Figure 4.. Correlation between ctHPV16DNA and tumor HPV genomic features.

(A) Spearman correlation between copies of HPV16 detected in tumor biopsy samples by dPCR and NGS (B) Tumor HPV16 copies per genome equivalent (GE) in patients grouped by baseline ctHPV16DNA levels. Mean ± SEM is shown. P value calculated using a two-tailed, unpaired t-test with unequal variances. (C) Normalized NGS counts for hybrid HPV-chromosomal reads (indicative of HPV integration) relative to HPV-HPV fusion reads (positive control). (D) Circos plots illustrating the detecting HPV and chromosomal rearrangements in a tumor with purely episomal HPV (left panel) and HPV integration into a locus on chromosome 8 (right panel). (E-F) Number of tumor samples with integrated versus episomal HPV after grouping patients by (E) tumor HPV copy number (per GE) or (F) baseline ctHPV16DNA (copies/mL). P values calculated by a two-tailed Fisher’s exact test.

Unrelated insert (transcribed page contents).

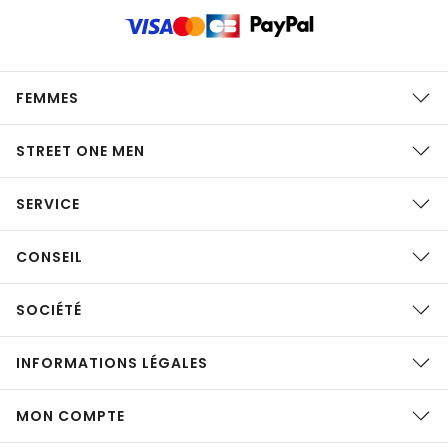
FEMMES
STREET ONE MEN
SERVICE
CONSEIL
SOCIÉTÉ
INFORMATIONS LÉGALES
MON COMPTE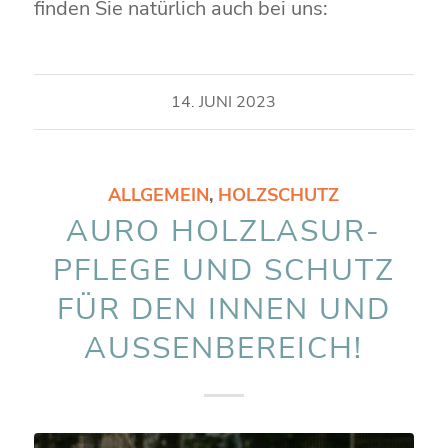
finden Sie natürlich auch bei uns:
14. JUNI 2023
ALLGEMEIN
,
HOLZSCHUTZ
AURO HOLZLASUR-
PFLEGE UND SCHUTZ
FÜR DEN INNEN UND
AUSSENBEREICH!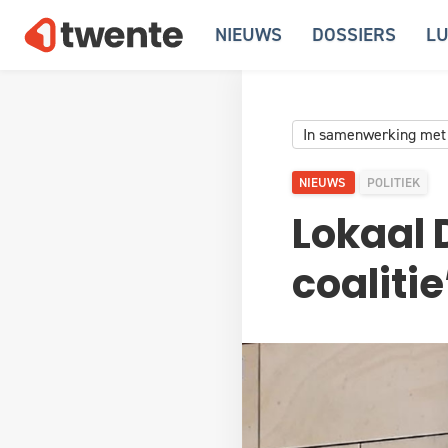
NIEUWS
DOSSIERS
LU
In samenwerking met
NIEUWS
POLITIEK
Lokaal 
coaliti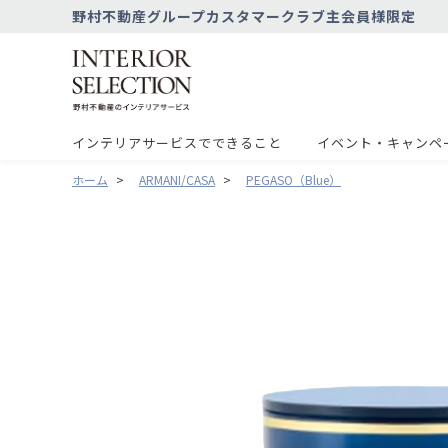
野村不動産グループカスタマークラブ主会員様限定
インテリアサービスでできること
イベント・キャンペ
ホーム
>
ARMANI/CASA
>
PEGASO（Blue）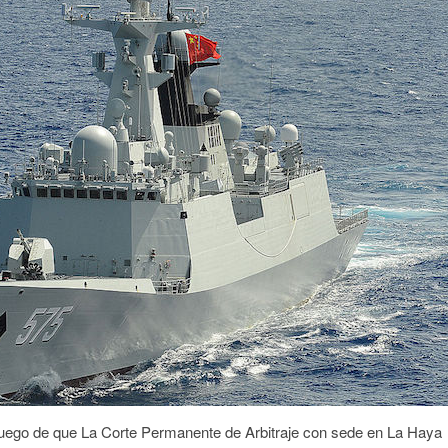
 luego de que La Corte Permanente de Arbitraje con sede en La Haya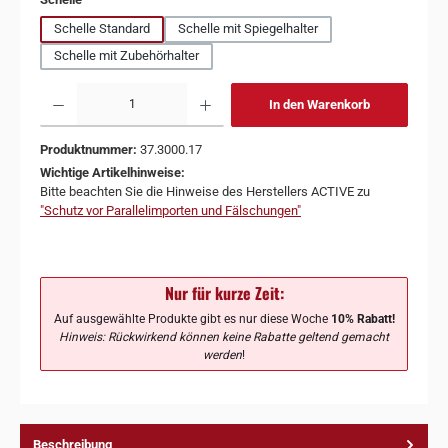
Schelle Standard
Schelle mit Spiegelhalter
Schelle mit Zubehörhalter
In den Warenkorb
Produktnummer:
37.3000.17
Wichtige Artikelhinweise:
Bitte beachten Sie die Hinweise des Herstellers ACTIVE zu
"Schutz vor Parallelimporten und Fälschungen"
Nur für kurze Zeit:
Auf ausgewählte Produkte gibt es nur diese Woche
10% Rabatt!
Hinweis: Rückwirkend können keine Rabatte geltend gemacht
werden
!
Beschreibung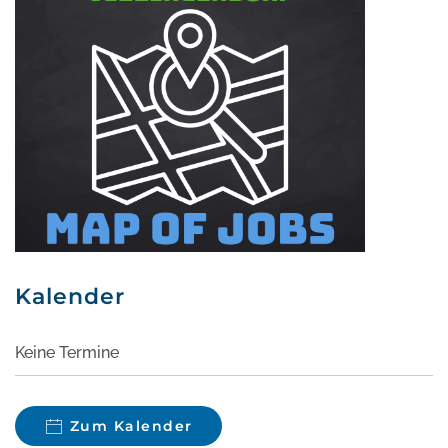
Kalender
Keine Termine
Zum Kalender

Figure 5.. A favorable ctHPV16DNA clearance profile correlates with disease control in OPSCC patients treated with CRT.

(A) Percentages of clinical low-risk and clinical high-risk patients with a favorable ctHPV16DNA profile, which is defined as baseline ctHPV16DNA >200 copies/mL and >95% clearance by week 4. (B) Percentage of patients within each subgroup who experience a positive neck dissection, regional recurrence, or distant metastasis. (C) Kaplan-Meier analysis of regional disease-free survival stratified by clinical risk and ctHPV16DNA profile. P value calculated using a two-tailed log-rank test for trend.